A good reference is Garratt, J. R. "The Atmospheric Boundary Layer",
Cambridge University Press, 1992. For a discussion of the detailed
form of the similarity theory used in this module, see
monin_obukhov.tech.ps
The particular form of the monin-obukhov similarity theory utilized
is defined by the similarity functions phi_m and phi_t chosen, where
du/dzeta = phi_m * u_star/( vonkarm * zeta )
db/dzeta( = phi_t * b_star/( vonkarm * zeta )
(where b = buoyancy or specific humidity,
vonkarm = Von Karman's constant
u_star = friction velocity (stress = density*u_star**2)
b_star = buoyancy scale (flux = density*u_star*b_star)
zeta = z/L
z = height of lowest model level
L = monin_obukhov length )
We use:
on the unstable side
phi_m = (1 - 16.0*zeta)**(-0.25)
phi_t = (1 - 16.0*zeta)**(-0.5)
on the stable side -- phi_t = phi_m
there are two options
option_1: phi = 1.0 + zeta*(5.0 + b_stab*zeta)/(1.0 + zeta)
where b_stab = 1/rich_crit
(rich_crit is a namelist parameter)
option_2: phi = 1 + 5.0*zeta (zeta < zeta_trans)
= 1.0 + (5.0 - b_stab)*zeta_trans + b_stab*zeta
(zeta_trans also a namelist parameter)
In order to change these similarity functions, one would need to
1) modify the defintion of phi_m and phi_t in the internal
subroutines mo_derivative_m and mo_derivative_t
2) provide analytical versions of the integral similarity
functions (PHI_m = int(zeta_0 to zeta) of phi/zeta)
(see notes) in the subroutines mo_integral_m and mo_integral_tq
3) modify stable_mix to be consistent with the new similarity functions
(see notes) (mod_diff will take care of itself)
This modules uses
constants_mod, only : grav, vonkarm
utilities_mod, only : error_mesg, FATAL, file_exist, &
check_nml_error, open_file, &
get_my_pe, close_file
use monin_obukhov_mod [,only: mo_drag , &
mo_profile , &
mo_diff , &
stable_mix ]
mo_drag : computes the drag coefficients for momentum, heat, and moisture;
also returns u_star (the friction velocity) and
b_star (the buoyancy scale)
mo_profile : provides the profile of momentum, temperature, and
specific humidity in the constant flux layer
-- useful when one needs
model output at a standard level below the lowest
model level.
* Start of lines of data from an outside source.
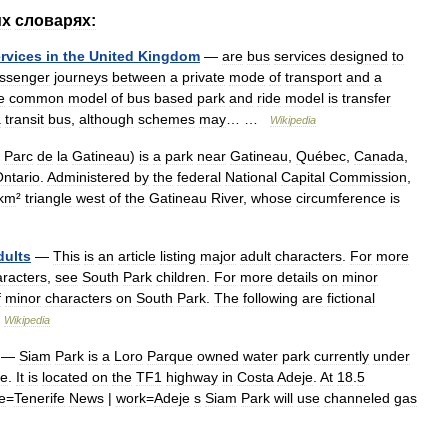
их
словарях:
rvices
in
the
United
Kingdom
—
are
bus
services
designed
to
ssenger
journeys
between
a
private
mode
of
transport
and
a
e
common
model
of
bus
based
park
and
ride
model
is
transfer
a
transit
bus
,
although
schemes
may
… …
Wikipedia
.
Parc
de
la
Gatineau
)
is
a
park
near
Gatineau
,
Québec
,
Canada
,
ntario
.
Administered
by
the
federal
National
Capital
Commission
,
km
²
triangle
west
of
the
Gatineau
River
,
whose
circumference
is
dults
—
This
is
an
article
listing
major
adult
characters
.
For
more
aracters
,
see
South
Park
children
.
For
more
details
on
minor
f
minor
characters
on
South
Park
.
The
following
are
fictional
…
Wikipedia
—
Siam
Park
is
a
Loro
Parque
owned
water
park
currently
under
fe
.
It
is
located
on
the
TF1
highway
in
Costa
Adeje
.
At
18
.
5
le
=
Tenerife
News
|
work
=
Adeje
s
Siam
Park
will
use
channeled
gas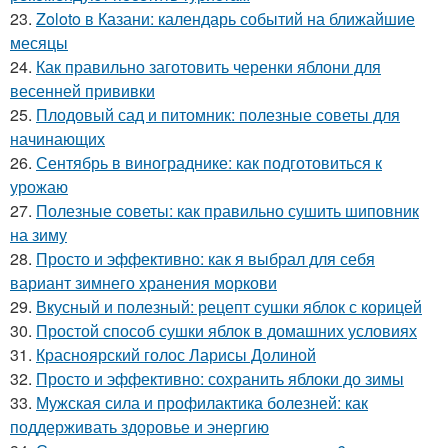
23.
Zoloto в Казани: календарь событий на ближайшие
месяцы
24.
Как правильно заготовить черенки яблони для
весенней прививки
25.
Плодовый сад и питомник: полезные советы для
начинающих
26.
Сентябрь в винограднике: как подготовиться к
урожаю
27.
Полезные советы: как правильно сушить шиповник
на зиму
28.
Просто и эффективно: как я выбрал для себя
вариант зимнего хранения моркови
29.
Вкусный и полезный: рецепт сушки яблок с корицей
30.
Простой способ сушки яблок в домашних условиях
31.
Красноярский голос Ларисы Долиной
32.
Просто и эффективно: сохранить яблоки до зимы
33.
Мужская сила и профилактика болезней: как
поддерживать здоровье и энергию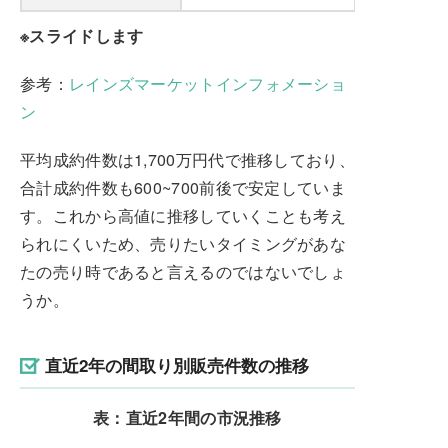
※スライドします
参考：
レインズマーケットインフォメーショ
ン
平均成約件数は1,700万円代で推移しており、
合計成約件数も600~700前後で安定していま
す。これから高値に推移していくことも考え
られにくいため、売りたいタイミングがあな
たの売り時であると言えるのではないでしょ
うか。
直近2年の間取り別販売件数の推移
表：直近2年間の市況推移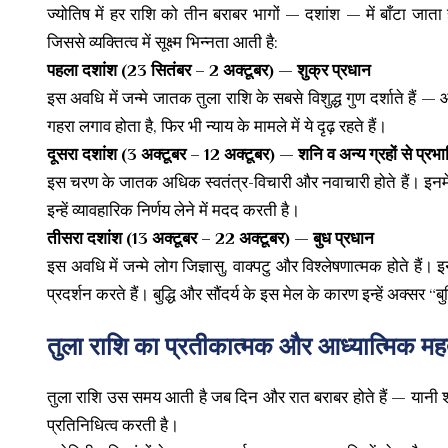
ज्योतिष में हर राशि को तीन बराबर भागों — दशांश — में बाँटा जाता 
जिससे व्यक्तित्व में सूक्ष्म भिन्नता आती है:
पहला दशांश (23 सितंबर – 2 अक्टूबर) — शुक्र प्रधान
इस अवधि में जन्मे जातक तुला राशि के सबसे विशुद्ध गुण दर्शाते हैं 
गहरा लगाव होता है, फिर भी न्याय के मामले में ये दृढ़ रहते हैं।
दूसरा दशांश (3 अक्टूबर – 12 अक्टूबर) — शनि व अन्य ग्रहों से प्रभ
इस चरण के जातक अधिक स्वतंत्र-विचारी और नवाचारी होते हैं। इन
इन्हें व्यावहारिक निर्णय लेने में मदद करती है।
तीसरा दशांश (13 अक्टूबर – 22 अक्टूबर) — बुध प्रधान
इस अवधि में जन्मे लोग जिज्ञासु, वाक्पटु और विश्लेषणात्मक होते हैं। इनकी 
प्रदर्शन करते हैं। बुद्धि और सौंदर्य के इस मेल के कारण इन्हें अक्स
तुला राशि का प्रतीकात्मक और आध्यात्मिक महत
तुला राशि उस समय आती है जब दिन और रात बराबर होते हैं — यानी शरद व
प्रतिनिधित्व करती है।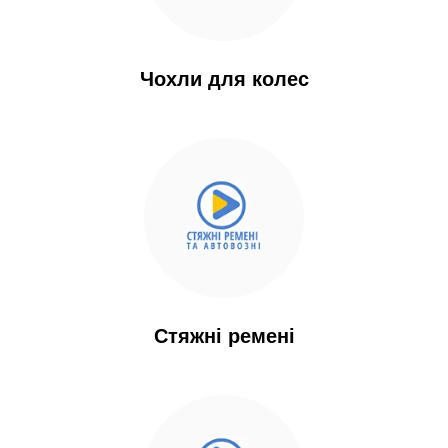
зазначеним характеристикам.
Експертність компанії підтверджена
більш ніж 10-річним досвідом, а також
Чохли для колес
постійною співпрацею з найбільшими
металургійними і
сільськогосподарськими підприємствами
України, такими як Інтерпайп; Метівест;
Centravis; Дніпроспецсталь і інші.
Cтяжні ремені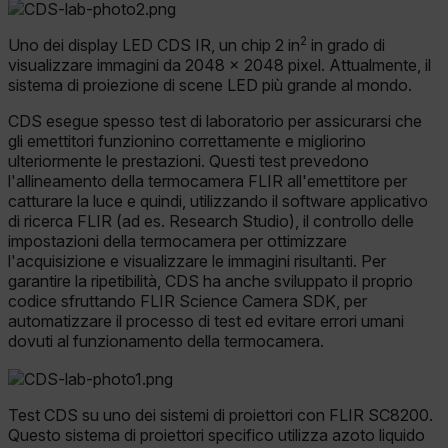
2
Uno dei display LED CDS IR, un chip 2 in
in grado di
visualizzare immagini da 2048 × 2048 pixel. Attualmente, il
sistema di proiezione di scene LED più grande al mondo.
CDS esegue spesso test di laboratorio per assicurarsi che
gli emettitori funzionino correttamente e migliorino
ulteriormente le prestazioni. Questi test prevedono
l'allineamento della termocamera FLIR all'emettitore per
catturare la luce e quindi, utilizzando il software applicativo
di ricerca FLIR (ad es. Research Studio), il controllo delle
impostazioni della termocamera per ottimizzare
l'acquisizione e visualizzare le immagini risultanti. Per
garantire la ripetibilità, CDS ha anche sviluppato il proprio
codice sfruttando FLIR Science Camera SDK, per
automatizzare il processo di test ed evitare errori umani
dovuti al funzionamento della termocamera.
Test CDS su uno dei sistemi di proiettori con FLIR SC8200.
Questo sistema di proiettori specifico utilizza azoto liquido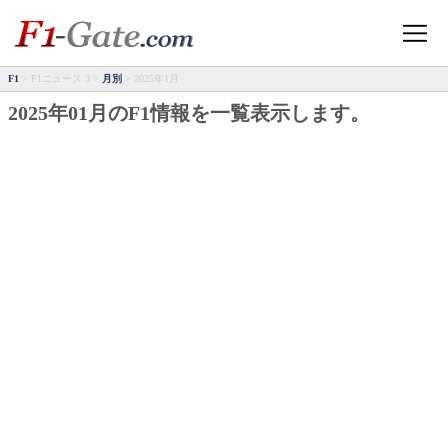
F1
> F1ニュース 3 >
月別
> 2025年1月
2025年01月のF1情報を一覧表示します。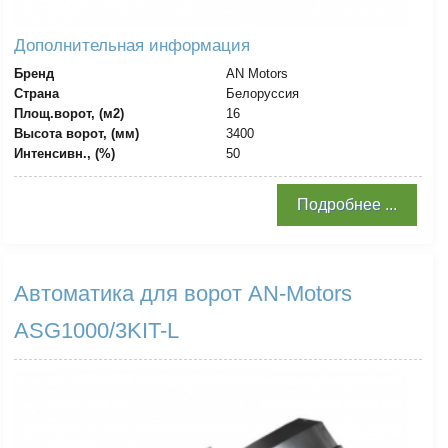
Дополнительная информация
Бренд
AN Motors
Страна
Белоруссия
Площ.ворот, (м2)
16
Высота ворот, (мм)
3400
Интенсивн., (%)
50
Подробнее ...
Автоматика для ворот AN-Motors
ASG1000/3KIT-L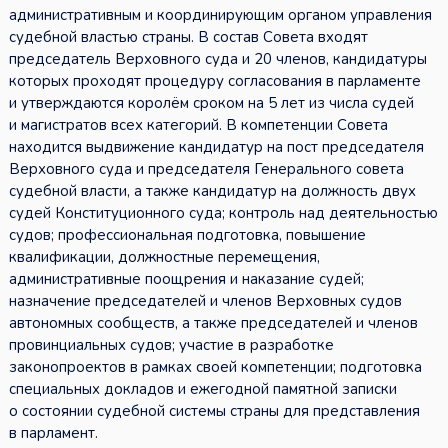
административным и координирующим органом управления
судебной властью страны. В состав Совета входят
председатель Верховного суда и 20 членов, кандидатуры
которых проходят процедуру согласования в парламенте
и утверждаются королём сроком на 5 лет из числа судей
и магистратов всех категорий. В компетенции Совета
находится выдвижение кандидатур на пост председателя
Верховного суда и председателя Генерального совета
судебной власти, а также кандидатур на должность двух
судей Конституционного суда; контроль над деятельностью
судов; профессиональная подготовка, повышение
квалификации, должностные перемещения,
административные поощрения и наказание судей;
назначение председателей и членов Верховных судов
автономных сообществ, а также председателей и членов
провинциальных судов; участие в разработке
законопроектов в рамках своей компетенции; подготовка
специальных докладов и ежегодной памятной записки
о состоянии судебной системы страны для представления
в парламент.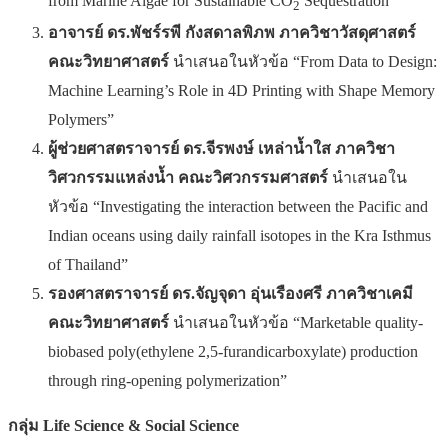
from Marine Algae for Sustainable CO
Sequestration”
2
อาจารย์ ดร.พัชร์รพี กังสดาลพิภพ ภาควิชาวัสดุศาสตร์
คณะวิทยาศาสตร์
นำเสนอในหัวข้อ “From Data to Design:
Machine Learning’s Role in 4D Printing with Shape Memory
Polymers”
ผู้ช่วยศาสตราจารย์ ดร.จีรพงษ์ เหล่าน้ำใส ภาควิชา
วิศวกรรมแหล่งน้ำ คณะวิศวกรรมศาสตร์
นำเสนอใน
หัวข้อ “Investigating the interaction between the Pacific and
Indian oceans using daily rainfall isotopes in the Kra Isthmus
of Thailand”
รองศาสตราจารย์ ดร.จัญจุดา อุ่นเรืองศรี ภาควิชาเคมี
คณะวิทยาศาสตร์
นำเสนอในหัวข้อ “Marketable quality-
biobased poly(ethylene 2,5-furandicarboxylate) production
through ring-opening polymerization”
กลุ่ม
Life Science & Social Science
For example, the term "surface wind"
in meteorology often refers to
the wind 10 meters above the surface.
mo_diff : computes the difusivity that, acting in isolation,
would produce the correct profiles in ths surface layer
stable_mix : returns f(Ri) under stable conditions where Ri is the
local Richardson's number, from which on can compute the
diffusivity that produces the correct profile in the constant
flux layer from D = l**2 |dv\dz| F(Ri) where l = vonkarm*z .
Useful for matching a local Ri-dependent diffusivity in the free
atmosphere under stable conditions o that implied by the
surface layer profile
Notes:
all of the interfaces can be called with either 2d, 1d or 0d in/output.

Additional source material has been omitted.